イントロダクション
クラウドAIからオンデバイスAIへの移行が加速する中、スタートアップのQuadricがこのトレンドを捉え、目覚ましい成長を遂げています。企業や政府がクラウドインフラコストの削減と主権的AIの構築を目指す中で、Quadricのオンデバイス推論技術が脚光を浴びています。
同社は2025年に1,500万ドルから2,000万ドルのライセンス収益を計上し、2024年の約400万ドルから大幅な増加を見せました。さらに、2026年には最大3,500万ドルを目指しています。この成長により、同社の評価額は2022年のシリーズB時の約1億ドルから、2億7,000万ドルから3億ドルへと急上昇しました。先日、BEENEXT Capital Managementが運営するACCELERATE Fundが主導する3,000万ドルのシリーズCラウンドを発表し、総資金調達額は7,200万ドルに達しています。
オンデバイスAIへのシフトとQuadricの貢献
QuadricのCEO、Veerbhan Kheterpal氏によると、AIワークロードを中央集権型クラウドインフラからデバイスやローカルサーバーへ移行させようとする動きが、同社の成長を後押ししています。特に、2023年のトランスフォーマーベースモデルの普及が「あらゆるもの」に推論を組み込む流れを作り、過去18か月間で劇的なビジネスの転換点となりました。
Quadricは、NvidiaがデータセンターAIにおいて強固なプラットフォームであるのと同様に、オンデバイスAI向けにプログラマブルなインフラを構築することを目指しています。同社は自らチップを製造するのではなく、顧客が自社のシリコンに組み込めるプログラマブルAIプロセッサIPをライセンス供与しています。これには、モデルを実行するためのソフトウェアスタックとツールチェーンも含まれ、ビジョンや音声モデルのオンデバイス実行を可能にします。
Quadricの技術と市場戦略
Quadricの技術はチップに依存せず、コードによって駆動される点が特徴です。同社の顧客には、京セラやトヨタ車向けチップを製造する日本の自動車部品サプライヤーであるデンソーが含まれます。Quadricの技術を搭載した最初の製品は、ラップトップを皮切りに今年中に出荷される予定です。
また、Quadricは「主権的AI」戦略を探求しており、米国のインフラへの依存を減らすために商業展開を超えた市場にも目を向けています。特にインドやマレーシアの顧客を探索しており、MoglixのCEOであるRahul Garg氏がインド市場での戦略形成を支援する戦略的投資家として参画しています。現在、同社は世界中で約70人の従業員を擁しており、うち約40人が米国、約10人がインドを拠点としています。

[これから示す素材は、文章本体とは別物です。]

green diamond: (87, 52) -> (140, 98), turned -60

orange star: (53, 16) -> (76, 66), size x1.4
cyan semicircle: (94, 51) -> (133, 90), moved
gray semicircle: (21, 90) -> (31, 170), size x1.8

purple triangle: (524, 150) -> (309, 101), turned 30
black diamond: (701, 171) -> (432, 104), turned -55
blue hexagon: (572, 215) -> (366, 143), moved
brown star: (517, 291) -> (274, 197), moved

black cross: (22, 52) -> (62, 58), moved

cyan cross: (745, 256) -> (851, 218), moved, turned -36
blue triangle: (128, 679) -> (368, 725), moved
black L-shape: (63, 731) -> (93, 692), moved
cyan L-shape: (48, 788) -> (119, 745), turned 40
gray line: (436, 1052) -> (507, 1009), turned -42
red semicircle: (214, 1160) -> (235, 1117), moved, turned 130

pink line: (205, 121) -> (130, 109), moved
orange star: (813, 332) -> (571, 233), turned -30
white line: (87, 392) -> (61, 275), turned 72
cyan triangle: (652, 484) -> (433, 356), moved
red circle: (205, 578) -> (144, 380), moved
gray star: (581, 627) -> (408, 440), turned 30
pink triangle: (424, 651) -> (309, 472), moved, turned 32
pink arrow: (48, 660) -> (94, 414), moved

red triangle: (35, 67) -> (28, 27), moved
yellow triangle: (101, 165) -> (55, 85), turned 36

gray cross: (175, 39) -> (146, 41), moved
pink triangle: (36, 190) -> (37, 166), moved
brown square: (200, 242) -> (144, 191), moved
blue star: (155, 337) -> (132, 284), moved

中央集権型AIインフラのコスト上昇と、多くの国がハイパースケールデータセンターを構築することの困難さが、この「分散型AI」へのプッシュを加速させています。これにより、すべてのクエリをクラウドベースのサービスに依存するのではなく、ラップトップやオフィス内の小規模なオンプレミスサーバーで推論を実行する形態への関心が高まっています。
競争環境と差別化
Kheterpal氏は、AIモデルがハードウェア設計サイクルよりも速く進化している現状を指摘しています。顧客は、モデルアーキテクチャが以前のビジョン重視モデルから今日のトランスフォーマーベースシステムへと数ヶ月で変化する中で、コストのかかる再設計を必要とせず、ソフトウェアアップデートを通じて対応できるプログラマブルなプロセッサIPを必要としています。
Quadricは、Qualcommのように自社プロセッサ内でAI技術を使用することで顧客をロックインするベンダーや、SynopsysやCadenceのようにプログラミングが難しいニューラルプロセッシングエンジンブロックを提供するIPサプライヤーとは異なるアプローチをとっています。Quadricのプログラマブルなアプローチは、顧客が新しいAIモデルをソフトウェアアップデートでサポートできるため、チップ開発に数年かかる業界において大きな優位性をもたらします。
今後の展望
まだ初期段階にあるQuadricですが、すでに数社の顧客を獲得しており、長期的な成功は、現在のライセンス契約を高ボリュームの出荷と継続的なロイヤリティへと転換できるかにかかっています。同社は、急成長するオンデバイスAI市場において、その革新的なアプローチで存在感を増していくことが期待されます。